Earlier this week they aired a recipe for Fiddlehead and Saffron Soup. I've been fascinated with fiddleheads for some years now and am trying to grow some at the farm. But as they are not readily available to me and when I can get them it is only for a week or so in the spring, I've adapted a number of recipes that call for fiddleheads to use asparagus instead.
When I read this recipe, I thought about the contents of my refrigerator. In there was some chicken stock I had made, leftover egg yolks and heavy cream from the Halloween cake, and steamed asparagus from our meal the night before. Voilà! Creative use of leftovers and Saffron Asparagus Soup suddenly became the start to our dinner. To go with the soup I baked Mustard Batons from Around My French Table, by Dori Greenspan. They were an excellent accompaniment.
Started out by heating the saffron and chicken broth:
When wanting to boil stock, I like to use my copper-bottomed Revere ware as it heats very quickly.

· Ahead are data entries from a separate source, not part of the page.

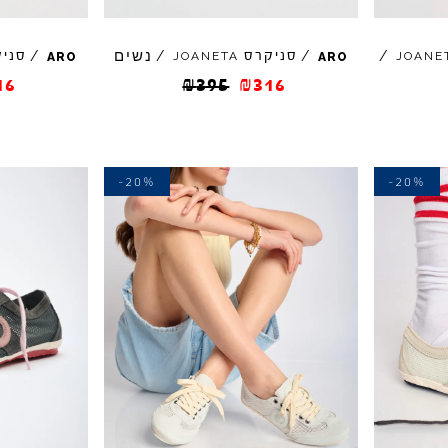
נשים
/
/
סניקרס
/
/
סני
JOANETA
JOANE
ARO
ARO
16
₪
395
₪
316
-20%
-20%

While that was coming to a boil I got my leftover asparagus chopped:
Just poured in the cream:
After the stock boiled, I switched the soup to my Lilac Mist Le Creuset pot. The cast iron gives slow even heating so the soup doesn't get hot too quickly and curdle.
And here is the soup served in a sapphire Fiesta jumbo mug on a persimmon plate with Dorie's Mustard Batons on the side:
This made a lovely start to our meal and would also be excellent for lunch. The soup is so much more than the sum of its parts and tasted very fresh and spring-like. The eggs were from my CSA box, so the yolks were a deep orange-yellow. Between those and the saffron, the soup was a most beautiful golden colour. I'll certainly be making it again next year when our asparagus is ready for picking. The Mustard Batons were the perfect thing to serve with the soup. Both these recipes were easy as well as delicious. Who ever said French food had to be difficult? In the words of my all time favourite television chef (Julia Child), "Bon Appétit!"
|Saffron Asparagus Soup|
8 oz asparagus
4 cups chicken stock
2 pinches saffron threads (not too much, maybe about 1/4 tsp)
2 egg yolks
Freshly squeezed juice from one lemon, strained
1/4 cup cream
Wash asparagus and snap off tough ends. Steam until tender but still a pretty green. Remove from steamer and shock with ice-water to set the colour and stop the cooking. Drain, and set aside.
Crumble the saffron into the chicken broth and heat to boiling. Turn off the heat. In a small bowl, whisk together the yolks and lemon juice. Whisk some of the hot stock into the yolk mixture to temper it. Then whisk the egg mixture back into the pot of stock. Stir in the cream. Taste and adjust the seasonings. Chop asparagus into 1" pieces and fold into the broth. Reheat slowly, being careful not to let the soup come back to a boil. Boiling will cause it to curdle. Ladle into bowls and serve.
1. I didn't actually see this soup being made, so I don't know if the cream was supposed to be light cream or heavy cream. As I had some heavy cream in the fridge, that is what I used.
2. If you like chicken, this soup base would be nice with cooked chicken diced and added to it.